START MATERIALS PROVIDED

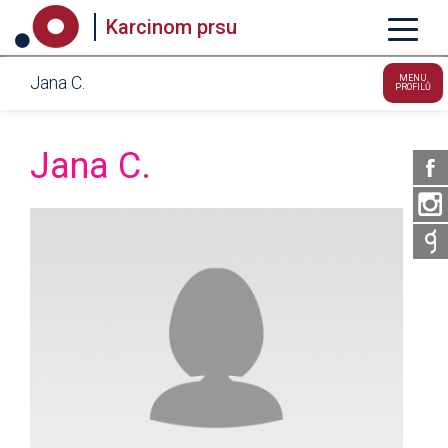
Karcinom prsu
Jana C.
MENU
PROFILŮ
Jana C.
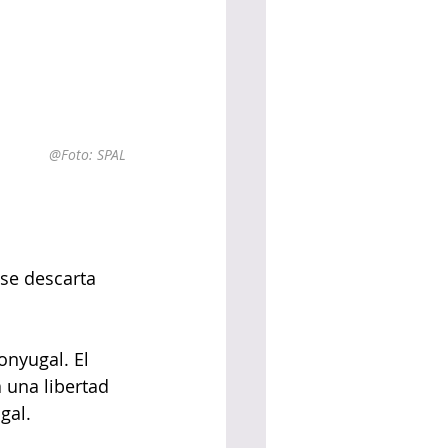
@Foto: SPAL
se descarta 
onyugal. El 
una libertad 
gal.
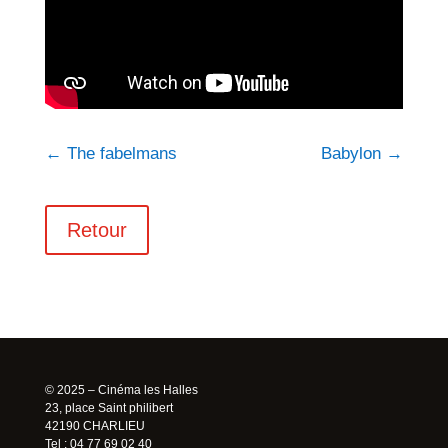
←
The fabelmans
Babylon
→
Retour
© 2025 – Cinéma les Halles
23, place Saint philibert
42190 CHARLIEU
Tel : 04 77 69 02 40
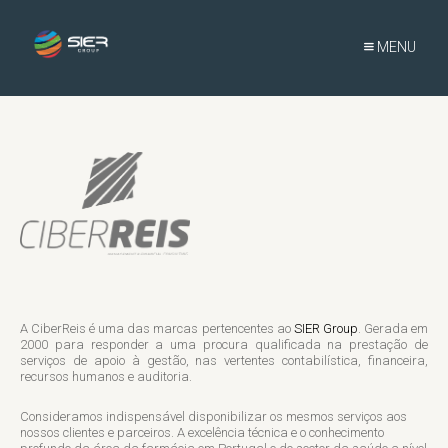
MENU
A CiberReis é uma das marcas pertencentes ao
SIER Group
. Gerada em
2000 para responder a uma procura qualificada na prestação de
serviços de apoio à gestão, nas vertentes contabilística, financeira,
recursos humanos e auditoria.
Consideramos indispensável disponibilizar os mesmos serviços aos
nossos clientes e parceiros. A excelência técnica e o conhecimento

END MATERIALS PROVIDED
START MATERIALS PROVIDED

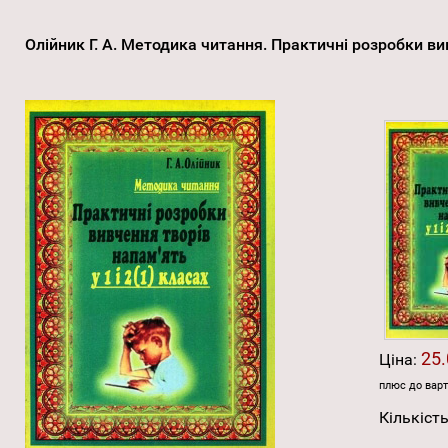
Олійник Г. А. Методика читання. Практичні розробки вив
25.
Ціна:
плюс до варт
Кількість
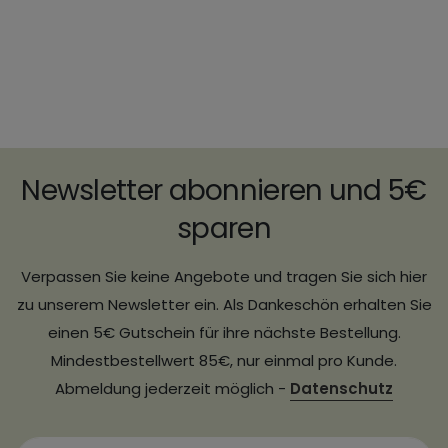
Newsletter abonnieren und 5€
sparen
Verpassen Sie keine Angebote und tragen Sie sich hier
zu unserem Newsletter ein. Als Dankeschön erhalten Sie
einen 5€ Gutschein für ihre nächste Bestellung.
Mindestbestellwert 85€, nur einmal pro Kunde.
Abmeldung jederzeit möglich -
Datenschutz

END MATERIALS PROVIDED

ASSIGNMENT ▸ What's needed is an exact copy of the lines above from the one with "плюс до варт" through the one with "Datenschutz", both included; the pictures stay out.

SOLUTION TO THIS TASK ▸
плюс до варт
Кількість
Newsletter abonnieren und 5€
sparen
Verpassen Sie keine Angebote und tragen Sie sich hier
zu unserem Newsletter ein. Als Dankeschön erhalten Sie
einen 5€ Gutschein für ihre nächste Bestellung.
Mindestbestellwert 85€, nur einmal pro Kunde.
Abmeldung jederzeit möglich -
Datenschutz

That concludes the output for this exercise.